▶ _Saved data entries_:
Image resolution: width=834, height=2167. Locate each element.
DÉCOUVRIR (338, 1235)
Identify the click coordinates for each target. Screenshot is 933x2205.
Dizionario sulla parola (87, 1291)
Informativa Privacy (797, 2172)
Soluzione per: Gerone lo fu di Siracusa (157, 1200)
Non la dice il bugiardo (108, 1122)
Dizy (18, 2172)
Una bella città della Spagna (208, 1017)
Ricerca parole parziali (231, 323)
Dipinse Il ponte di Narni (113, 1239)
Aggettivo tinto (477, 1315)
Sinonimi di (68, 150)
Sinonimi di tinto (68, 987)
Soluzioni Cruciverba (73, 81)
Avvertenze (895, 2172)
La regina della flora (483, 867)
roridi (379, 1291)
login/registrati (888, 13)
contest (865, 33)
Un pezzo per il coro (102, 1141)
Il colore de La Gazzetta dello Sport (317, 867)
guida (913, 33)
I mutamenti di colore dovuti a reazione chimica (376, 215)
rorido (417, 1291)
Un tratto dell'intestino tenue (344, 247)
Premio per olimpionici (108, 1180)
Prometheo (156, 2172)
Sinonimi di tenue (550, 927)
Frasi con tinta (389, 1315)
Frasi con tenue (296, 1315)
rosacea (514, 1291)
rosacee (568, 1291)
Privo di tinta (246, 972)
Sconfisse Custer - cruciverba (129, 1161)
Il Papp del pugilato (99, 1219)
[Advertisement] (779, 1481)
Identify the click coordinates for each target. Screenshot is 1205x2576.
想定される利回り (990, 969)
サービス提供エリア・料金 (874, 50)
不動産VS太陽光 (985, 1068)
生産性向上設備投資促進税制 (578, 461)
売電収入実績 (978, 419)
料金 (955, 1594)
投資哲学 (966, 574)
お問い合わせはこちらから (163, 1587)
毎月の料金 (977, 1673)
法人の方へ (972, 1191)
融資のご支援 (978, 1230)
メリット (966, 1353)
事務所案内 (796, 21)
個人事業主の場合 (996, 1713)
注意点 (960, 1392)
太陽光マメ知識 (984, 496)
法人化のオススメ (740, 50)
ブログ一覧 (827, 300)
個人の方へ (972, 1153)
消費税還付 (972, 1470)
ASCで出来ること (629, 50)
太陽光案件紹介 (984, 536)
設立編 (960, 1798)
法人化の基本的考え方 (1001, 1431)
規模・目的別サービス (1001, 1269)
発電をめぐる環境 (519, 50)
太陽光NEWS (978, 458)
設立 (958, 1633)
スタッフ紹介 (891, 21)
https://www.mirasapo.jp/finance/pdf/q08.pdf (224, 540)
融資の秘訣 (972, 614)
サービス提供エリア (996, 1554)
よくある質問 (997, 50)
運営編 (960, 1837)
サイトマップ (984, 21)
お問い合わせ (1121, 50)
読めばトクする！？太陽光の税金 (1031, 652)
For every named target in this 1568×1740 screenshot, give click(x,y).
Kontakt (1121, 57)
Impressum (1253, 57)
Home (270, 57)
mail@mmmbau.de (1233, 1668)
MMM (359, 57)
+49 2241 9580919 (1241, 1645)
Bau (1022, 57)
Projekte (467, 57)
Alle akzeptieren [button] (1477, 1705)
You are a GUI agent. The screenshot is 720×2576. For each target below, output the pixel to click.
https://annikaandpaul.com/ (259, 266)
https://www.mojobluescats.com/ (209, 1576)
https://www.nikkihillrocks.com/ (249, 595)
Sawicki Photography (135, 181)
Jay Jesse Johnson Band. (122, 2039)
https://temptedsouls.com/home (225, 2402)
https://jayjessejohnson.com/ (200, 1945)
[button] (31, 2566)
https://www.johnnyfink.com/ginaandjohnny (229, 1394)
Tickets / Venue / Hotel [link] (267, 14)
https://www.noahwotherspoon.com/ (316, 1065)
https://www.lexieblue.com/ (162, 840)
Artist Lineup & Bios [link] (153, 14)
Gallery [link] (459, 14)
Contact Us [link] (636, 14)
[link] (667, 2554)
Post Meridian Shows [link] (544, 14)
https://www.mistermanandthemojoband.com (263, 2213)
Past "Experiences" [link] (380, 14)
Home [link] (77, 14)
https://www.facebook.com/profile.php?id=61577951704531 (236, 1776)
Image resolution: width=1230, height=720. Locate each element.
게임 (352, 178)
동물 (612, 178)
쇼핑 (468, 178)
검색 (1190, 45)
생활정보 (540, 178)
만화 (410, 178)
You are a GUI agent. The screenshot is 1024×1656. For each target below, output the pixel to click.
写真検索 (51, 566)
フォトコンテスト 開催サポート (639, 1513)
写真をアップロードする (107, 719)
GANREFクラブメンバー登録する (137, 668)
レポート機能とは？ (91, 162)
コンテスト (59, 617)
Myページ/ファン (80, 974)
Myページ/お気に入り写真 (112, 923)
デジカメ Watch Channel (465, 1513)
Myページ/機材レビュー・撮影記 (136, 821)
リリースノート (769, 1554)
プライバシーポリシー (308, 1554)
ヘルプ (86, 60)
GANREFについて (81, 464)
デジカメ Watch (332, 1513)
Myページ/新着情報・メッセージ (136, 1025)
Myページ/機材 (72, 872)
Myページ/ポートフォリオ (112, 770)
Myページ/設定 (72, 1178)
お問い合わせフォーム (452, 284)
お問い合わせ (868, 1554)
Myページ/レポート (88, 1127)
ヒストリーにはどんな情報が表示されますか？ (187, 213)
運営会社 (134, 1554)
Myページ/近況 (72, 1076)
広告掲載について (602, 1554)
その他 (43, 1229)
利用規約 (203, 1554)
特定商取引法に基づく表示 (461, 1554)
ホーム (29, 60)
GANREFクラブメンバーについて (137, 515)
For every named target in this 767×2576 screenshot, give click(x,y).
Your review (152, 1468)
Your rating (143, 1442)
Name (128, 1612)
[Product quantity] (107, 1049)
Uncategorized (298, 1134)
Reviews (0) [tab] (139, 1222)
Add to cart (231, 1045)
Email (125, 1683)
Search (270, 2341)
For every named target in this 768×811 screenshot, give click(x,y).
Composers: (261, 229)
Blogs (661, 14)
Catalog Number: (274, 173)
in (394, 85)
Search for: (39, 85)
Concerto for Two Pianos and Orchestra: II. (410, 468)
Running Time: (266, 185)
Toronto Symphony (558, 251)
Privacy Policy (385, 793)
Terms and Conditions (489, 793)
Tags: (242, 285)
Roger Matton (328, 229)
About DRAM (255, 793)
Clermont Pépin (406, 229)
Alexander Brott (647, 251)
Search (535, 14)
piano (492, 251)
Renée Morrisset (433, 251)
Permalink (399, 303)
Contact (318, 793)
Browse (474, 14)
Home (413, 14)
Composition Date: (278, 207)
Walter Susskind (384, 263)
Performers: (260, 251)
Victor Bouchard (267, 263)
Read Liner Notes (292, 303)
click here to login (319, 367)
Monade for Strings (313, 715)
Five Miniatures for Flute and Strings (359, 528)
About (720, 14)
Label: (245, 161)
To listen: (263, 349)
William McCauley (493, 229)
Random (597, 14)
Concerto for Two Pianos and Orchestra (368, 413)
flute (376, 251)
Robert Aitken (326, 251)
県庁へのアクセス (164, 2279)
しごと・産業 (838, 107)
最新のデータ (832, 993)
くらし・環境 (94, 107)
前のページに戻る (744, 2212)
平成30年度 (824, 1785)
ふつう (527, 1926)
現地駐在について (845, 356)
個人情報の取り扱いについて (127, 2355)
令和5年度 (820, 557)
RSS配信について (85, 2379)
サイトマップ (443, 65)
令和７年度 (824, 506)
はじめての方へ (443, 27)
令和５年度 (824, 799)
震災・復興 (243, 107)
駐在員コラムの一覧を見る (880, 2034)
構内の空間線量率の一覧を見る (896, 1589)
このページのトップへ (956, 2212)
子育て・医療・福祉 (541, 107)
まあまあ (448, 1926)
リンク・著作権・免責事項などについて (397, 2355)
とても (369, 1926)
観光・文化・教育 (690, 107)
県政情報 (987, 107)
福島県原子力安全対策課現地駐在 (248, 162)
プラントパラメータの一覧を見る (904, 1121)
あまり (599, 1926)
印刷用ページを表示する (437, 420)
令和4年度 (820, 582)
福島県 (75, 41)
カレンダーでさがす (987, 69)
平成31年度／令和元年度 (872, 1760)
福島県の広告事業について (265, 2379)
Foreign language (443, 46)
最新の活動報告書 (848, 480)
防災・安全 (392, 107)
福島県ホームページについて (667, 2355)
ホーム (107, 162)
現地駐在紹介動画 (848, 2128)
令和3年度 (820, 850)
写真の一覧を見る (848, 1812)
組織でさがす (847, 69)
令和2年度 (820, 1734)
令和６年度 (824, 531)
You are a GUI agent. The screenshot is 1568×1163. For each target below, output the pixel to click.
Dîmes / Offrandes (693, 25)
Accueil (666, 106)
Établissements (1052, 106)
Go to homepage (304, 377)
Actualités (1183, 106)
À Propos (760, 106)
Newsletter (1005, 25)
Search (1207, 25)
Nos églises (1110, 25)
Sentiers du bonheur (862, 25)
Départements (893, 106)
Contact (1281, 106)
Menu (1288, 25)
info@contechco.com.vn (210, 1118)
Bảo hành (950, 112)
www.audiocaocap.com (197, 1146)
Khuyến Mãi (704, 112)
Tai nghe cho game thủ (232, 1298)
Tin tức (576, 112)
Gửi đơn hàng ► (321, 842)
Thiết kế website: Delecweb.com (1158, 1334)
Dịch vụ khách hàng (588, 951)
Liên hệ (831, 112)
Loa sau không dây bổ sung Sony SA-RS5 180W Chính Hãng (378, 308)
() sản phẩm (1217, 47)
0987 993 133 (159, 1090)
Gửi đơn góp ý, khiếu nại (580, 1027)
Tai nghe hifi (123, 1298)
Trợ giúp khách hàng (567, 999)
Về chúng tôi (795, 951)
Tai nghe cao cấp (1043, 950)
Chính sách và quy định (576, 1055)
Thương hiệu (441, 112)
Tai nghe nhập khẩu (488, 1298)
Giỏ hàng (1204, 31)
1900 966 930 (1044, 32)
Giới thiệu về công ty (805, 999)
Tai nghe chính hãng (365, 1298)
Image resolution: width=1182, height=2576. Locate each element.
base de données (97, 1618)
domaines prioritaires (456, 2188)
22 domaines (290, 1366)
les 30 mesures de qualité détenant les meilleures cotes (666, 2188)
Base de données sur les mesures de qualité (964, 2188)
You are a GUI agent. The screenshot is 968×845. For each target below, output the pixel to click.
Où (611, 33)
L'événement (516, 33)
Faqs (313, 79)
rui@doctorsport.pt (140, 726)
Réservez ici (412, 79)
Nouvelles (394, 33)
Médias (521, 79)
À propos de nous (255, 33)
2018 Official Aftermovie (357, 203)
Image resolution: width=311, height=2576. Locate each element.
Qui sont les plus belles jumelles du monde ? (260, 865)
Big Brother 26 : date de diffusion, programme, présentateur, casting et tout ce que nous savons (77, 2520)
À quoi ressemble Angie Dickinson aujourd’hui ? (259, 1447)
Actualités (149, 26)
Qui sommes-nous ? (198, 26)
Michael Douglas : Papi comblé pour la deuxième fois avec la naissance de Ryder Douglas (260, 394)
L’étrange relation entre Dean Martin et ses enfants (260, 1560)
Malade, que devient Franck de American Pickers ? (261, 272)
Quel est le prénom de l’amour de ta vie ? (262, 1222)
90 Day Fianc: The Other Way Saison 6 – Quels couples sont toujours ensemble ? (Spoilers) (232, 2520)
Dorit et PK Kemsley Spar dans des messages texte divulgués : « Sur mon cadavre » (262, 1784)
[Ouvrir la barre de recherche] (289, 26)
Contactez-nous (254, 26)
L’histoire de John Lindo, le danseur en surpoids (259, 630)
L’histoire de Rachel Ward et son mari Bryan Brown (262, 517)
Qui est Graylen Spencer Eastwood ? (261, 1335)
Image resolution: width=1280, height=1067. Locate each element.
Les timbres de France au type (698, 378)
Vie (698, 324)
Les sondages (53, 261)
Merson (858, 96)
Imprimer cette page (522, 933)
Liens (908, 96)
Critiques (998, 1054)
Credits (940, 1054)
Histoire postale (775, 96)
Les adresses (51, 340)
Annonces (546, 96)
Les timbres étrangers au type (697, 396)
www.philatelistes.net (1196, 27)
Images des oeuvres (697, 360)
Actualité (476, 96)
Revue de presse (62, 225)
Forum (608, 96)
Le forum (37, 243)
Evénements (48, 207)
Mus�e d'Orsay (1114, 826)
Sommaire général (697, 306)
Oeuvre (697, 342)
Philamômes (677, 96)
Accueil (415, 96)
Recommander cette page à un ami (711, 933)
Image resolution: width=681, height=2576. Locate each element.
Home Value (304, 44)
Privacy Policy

▶ _TASK STATEMENT_:
From the first line of the data above through the line containing "Frasi con tenue (296, 1315)", repeat each line exactly, and add nothing.

▶ _RESPONSE_:
Image resolution: width=834, height=2167. Locate each element.
DÉCOUVRIR (338, 1235)
Identify the click coordinates for each target. Screenshot is 933x2205.
Dizionario sulla parola (87, 1291)
Informativa Privacy (797, 2172)
Soluzione per: Gerone lo fu di Siracusa (157, 1200)
Non la dice il bugiardo (108, 1122)
Dizy (18, 2172)
Una bella città della Spagna (208, 1017)
Ricerca parole parziali (231, 323)
Dipinse Il ponte di Narni (113, 1239)
Aggettivo tinto (477, 1315)
Sinonimi di (68, 150)
Sinonimi di tinto (68, 987)
Soluzioni Cruciverba (73, 81)
Avvertenze (895, 2172)
La regina della flora (483, 867)
roridi (379, 1291)
login/registrati (888, 13)
contest (865, 33)
Un pezzo per il coro (102, 1141)
Il colore de La Gazzetta dello Sport (317, 867)
guida (913, 33)
I mutamenti di colore dovuti a reazione chimica (376, 215)
rorido (417, 1291)
Un tratto dell'intestino tenue (344, 247)
Premio per olimpionici (108, 1180)
Prometheo (156, 2172)
Sinonimi di tenue (550, 927)
Frasi con tinta (389, 1315)
Frasi con tenue (296, 1315)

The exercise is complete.